Data ::
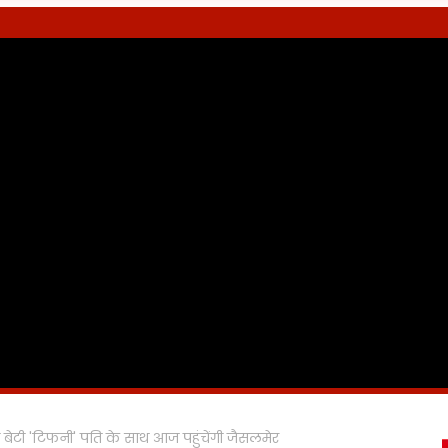
 की बेटी 'टिफनी' पति के साथ आज पहुंचेंगी जैसलमेर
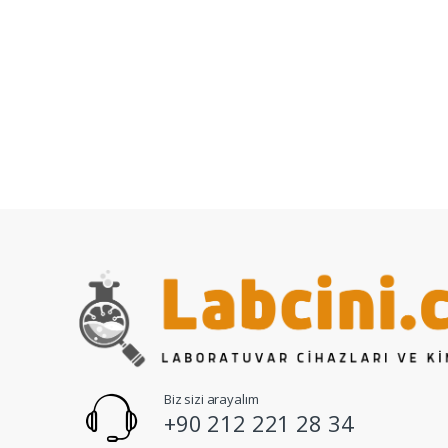
Biz sizi arayalım
+90 212 221 28 34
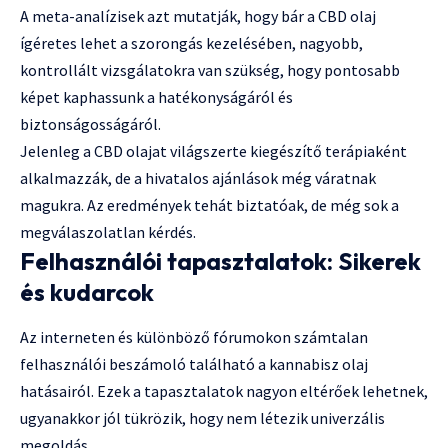
A meta-analízisek azt mutatják, hogy bár a CBD olaj
ígéretes lehet a szorongás kezelésében, nagyobb,
kontrollált vizsgálatokra van szükség, hogy pontosabb
képet kaphassunk a hatékonyságáról és
biztonságosságáról.
Jelenleg a CBD olajat világszerte kiegészítő terápiaként
alkalmazzák, de a hivatalos ajánlások még váratnak
magukra. Az eredmények tehát biztatóak, de még sok a
megválaszolatlan kérdés.
Felhasználói tapasztalatok: Sikerek
és kudarcok
Az interneten és különböző fórumokon számtalan
felhasználói beszámoló található a kannabisz olaj
hatásairól. Ezek a tapasztalatok nagyon eltérőek lehetnek,
ugyanakkor jól tükrözik, hogy nem létezik univerzális
megoldás.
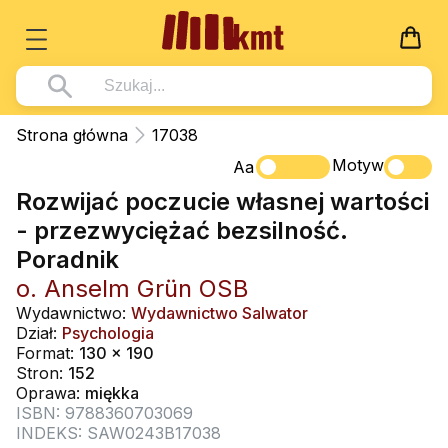
Książki
Strona główna
17038
Wszystko z kategorii - Książki
Motyw
Multimedia
Aa
Rozwijać poczucie własnej wartości
Pismo Święte
Wszystko z kategorii - Multimedia
Dla Dzieci
- przezwyciężać bezsilność.
Kościół Katolicki
DVD
Wszystko z kategorii - Dla Dzieci
Podręczniki
Poradnik
Duszpasterstwo
CD-ROM
Literatura (D)
o. Anselm Grün OSB
Wszystko z kategorii - Podręczniki
Nowości
Teologia
Muzyka
Wydawnictwo:
Wydawnictwo Salwator
Płyty, DVD (D)
Podręczniki i pomoce dydaktyczne
Zaloguj się
Dział:
Psychologia
Życie chrześcijańskie
Rekolekcje i inne na CD
Format:
130 x 190
Podręczniki i pomoce dydaktyczne
Zabawa i Nauka
Stron:
152
Duchowość
Śpiew i modlitwa
Oprawa:
miękka
ISBN: 9788360703069
Literatura piękna
Muzyka klasyczna
INDEKS: SAW0243B17038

Task requirements :: Filter the entries down to the lines containing "Multimedia". Copy each of those lines.

Exercise output ::
Multimedia
Wszystko z kategorii - Multimedia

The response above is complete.